[GIS] Why is sum of st_length() of segments 20% too big

distancelengthopenstreetmaposm2pgsqlpostgis

I'm running a query to return the total length of some bike paths, from OpenStreetMap. Compared to the known actual length of these paths, they're all a bit too big – something like 10-30%.

I know it may not be possible to down the exact reason, but any possible explanations would be greatly appreciated – I'm new to GIS and could have a basic misunderstanding.

The database is PostGIS with OSM extracts loaded in using Osm2pgsql in 'slim' mode. The routes are OSM relations which osm2pgsql converts into a series of lines, for each way with the given relation. My query looks like this:

select route_name,concat(to_char(sum(st_length(way)/1000.0), 'FM99990D0'), 'km') 
from planet_osm_line 
where route_name like '%Rail Trail' and (tags::hstore -> 'state') is null 
group by route_name 
order by sum(st_length(way)); 

Some selected results:

              route_name              | concat 
--------------------------------------+---------

 Old Beechy Rail Trail                | 60.4km
 Great Southern Rail Trail            | 68.5km
 Ballarat-Skipton Rail Trail          | 72.2km
 East Gippsland Rail Trail            | 123.4km
 Murray to Mountains Rail Trail       | 142.5km
 Goulburn River Country Rail Trail    | 170.4km

Actual distances are:

Old Beechy: 46km
Great Southern: 49km
Ballarat-Skipton: 56km
East Gippsland: 94km
Murray to Mountains: 116km
Goulburn River Country: 134km

What could account for this discrepancy? (If anything, I was expecting the numbers to be too low, representing missing data in OSM. But they're all too high.)
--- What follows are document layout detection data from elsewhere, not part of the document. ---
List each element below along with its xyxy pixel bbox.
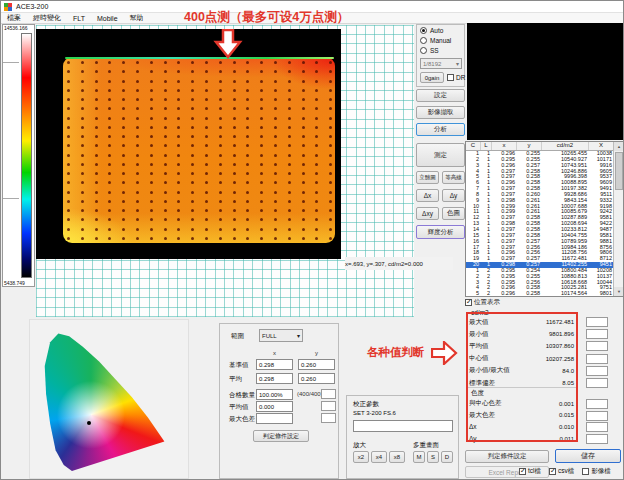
measure-point xyxy=(219,135,222,138)
save-button[interactable]: 儲存 xyxy=(555,449,621,463)
measure-point xyxy=(67,154,70,157)
position-display-checkbox[interactable] xyxy=(465,299,472,306)
zoom-button-x2[interactable]: x2 xyxy=(353,451,369,463)
measure-point xyxy=(246,172,249,175)
judge-settings-button[interactable]: 判定條件設定 xyxy=(465,450,549,463)
table-scrollbar[interactable]: ▲ ▼ xyxy=(613,142,624,296)
dr-check[interactable]: DR xyxy=(447,74,465,81)
measure-point xyxy=(191,218,194,221)
delta-y-button[interactable]: Δy xyxy=(442,189,465,202)
position-display-check[interactable]: 位置表示 xyxy=(465,298,500,307)
measure-point xyxy=(205,61,208,64)
measure-point xyxy=(246,107,249,110)
menu-flt[interactable]: FLT xyxy=(67,15,91,22)
measure-point xyxy=(274,126,277,129)
radio-manual[interactable]: Manual xyxy=(420,36,464,45)
radio-auto-icon[interactable] xyxy=(420,27,427,34)
measure-point xyxy=(177,61,180,64)
calibration-field[interactable] xyxy=(353,420,453,432)
measure-point xyxy=(274,70,277,73)
menu-time-change[interactable]: 經時變化 xyxy=(27,13,67,23)
export-check-影像檔[interactable]: 影像檔 xyxy=(582,467,611,476)
col-x-header: x xyxy=(273,350,276,356)
radio-ss[interactable]: SS xyxy=(420,46,464,55)
average-y-field[interactable]: 0.260 xyxy=(298,373,335,384)
measure-point xyxy=(164,135,167,138)
zoom-button-x8[interactable]: x8 xyxy=(389,451,405,463)
measure-point xyxy=(233,191,236,194)
multi-screen-button-m[interactable]: M xyxy=(413,451,425,463)
checkbox-icon[interactable] xyxy=(519,468,526,475)
scroll-down-icon[interactable]: ▼ xyxy=(614,287,624,296)
shutter-select[interactable]: 1/8192 ▾ xyxy=(420,58,462,69)
contour-button[interactable]: 等高線 xyxy=(442,171,465,184)
export-check-tcl檔[interactable]: tcl檔 xyxy=(519,467,541,476)
measure-point xyxy=(191,228,194,231)
measure-point xyxy=(81,218,84,221)
measure-point xyxy=(136,218,139,221)
zoom-button-x4[interactable]: x4 xyxy=(371,451,387,463)
reference-y-field[interactable]: 0.260 xyxy=(298,359,335,370)
menu-file[interactable]: 檔案 xyxy=(1,13,27,23)
dr-checkbox[interactable] xyxy=(447,74,454,81)
multi-screen-button-s[interactable]: S xyxy=(427,451,439,463)
multi-screen-button-d[interactable]: D xyxy=(441,451,453,463)
colormap-button[interactable]: 色圖 xyxy=(442,207,465,220)
measure-point xyxy=(136,70,139,73)
measure-point xyxy=(233,228,236,231)
radio-ss-icon[interactable] xyxy=(420,47,427,54)
settings-button[interactable]: 設定 xyxy=(416,89,465,102)
scroll-up-icon[interactable]: ▲ xyxy=(614,142,624,151)
checkbox-icon[interactable] xyxy=(549,468,556,475)
measure-point xyxy=(315,191,318,194)
capture-button[interactable]: 影像擷取 xyxy=(416,106,465,119)
app-icon xyxy=(4,3,12,11)
measure-point xyxy=(246,144,249,147)
measure-point xyxy=(329,163,332,166)
luminance-display[interactable] xyxy=(36,29,341,259)
measure-point xyxy=(274,80,277,83)
measure-point xyxy=(302,98,305,101)
menu-help[interactable]: 幫助 xyxy=(124,13,150,23)
analyze-button[interactable]: 分析 xyxy=(416,123,465,136)
measure-point xyxy=(260,163,263,166)
measure-button[interactable]: 測定 xyxy=(416,143,465,167)
luminance-analysis-button[interactable]: 輝度分析 xyxy=(416,225,465,239)
range-judge-settings-button[interactable]: 判定條件設定 xyxy=(253,430,309,442)
measure-point xyxy=(177,117,180,120)
measure-point xyxy=(108,200,111,203)
export-check-csv檔[interactable]: csv檔 xyxy=(549,467,574,476)
radio-auto[interactable]: Auto xyxy=(420,26,464,35)
delta-x-button[interactable]: Δx xyxy=(416,189,439,202)
measure-point xyxy=(219,107,222,110)
average-x-field[interactable]: 0.298 xyxy=(256,373,293,384)
measure-point xyxy=(150,209,153,212)
zero-gain-button[interactable]: 0gain xyxy=(420,72,444,83)
menu-mobile[interactable]: Mobile xyxy=(91,15,124,22)
checkbox-icon[interactable] xyxy=(582,468,589,475)
measure-point xyxy=(191,209,194,212)
measure-point xyxy=(150,237,153,240)
measure-point xyxy=(67,172,70,175)
measure-point xyxy=(81,107,84,110)
radio-auto-label: Auto xyxy=(430,27,443,34)
judgment-box xyxy=(586,411,608,421)
measure-point xyxy=(288,80,291,83)
measure-point xyxy=(302,191,305,194)
scrollbar-thumb[interactable] xyxy=(615,152,623,190)
range-select[interactable]: FULL ▾ xyxy=(259,329,303,342)
table-header-cell: cd/m2 xyxy=(542,142,589,150)
measure-point xyxy=(150,126,153,129)
measure-point xyxy=(274,181,277,184)
chroma-judgment-boxes xyxy=(586,399,608,445)
color-scale-gradient xyxy=(21,33,32,278)
dr-label: DR xyxy=(456,74,465,81)
measure-point xyxy=(67,135,70,138)
table-row[interactable]: 520.2960.25810174.5649801 xyxy=(466,291,624,297)
window-title: ACE3-200 xyxy=(16,3,48,10)
measure-point xyxy=(95,126,98,129)
radio-manual-icon[interactable] xyxy=(420,37,427,44)
delta-xy-button[interactable]: Δxy xyxy=(416,207,439,220)
stereo-button[interactable]: 立體圖 xyxy=(416,171,439,184)
reference-x-field[interactable]: 0.298 xyxy=(256,359,293,370)
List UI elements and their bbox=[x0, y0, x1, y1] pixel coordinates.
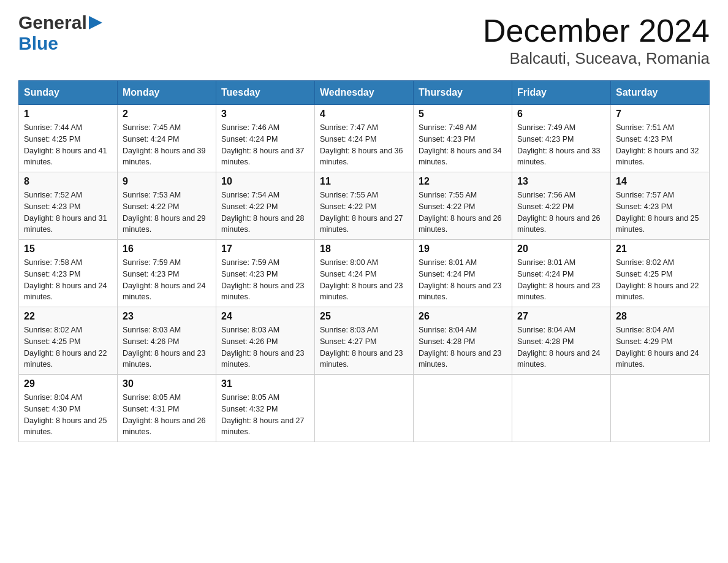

EDIT Now that I actually do the calculation, it's more like 25-40% too high.

Here's the osm2pgsql command:

osm2pgsql  --database gis_aus --slim --create --username ubuntu --hstore --hstore-match-only --number-processes 8 [australia-latest.osm.pbf][2]

i

More info

I just measured the distance of this dead straight, flat road: http://www.openstreetmap.org/browse/way/138890161

Google Maps says 8.144km. PostGIS/OSM/st_length says 10.126km. Pretty big discrepancy.

Best Answer

You are not using geodesic functions to calculate the length, which means that for a point there is an error factor of:

cos( LATITUDE * pi() / 180 )

If you then multiply the calculated lenght by the error factor you should obtain a value pretty close to the actual trail length. For instance the Old Beechy Rail Trail is close to Melbourne, which has a latitude of ~ 37° which means:

cos( 37 * pi() / 180 ) ~ 0.798635510047293

in turn:

60 * 0.798635510047293 = 47.91 Km

which, depending on your needs and given the brutal rounding of Melbourne's lat that I took in the calculations, could be considered close enough to the reported official length of 46 Km.

This question has very useful information on the topic of geodesic measurements.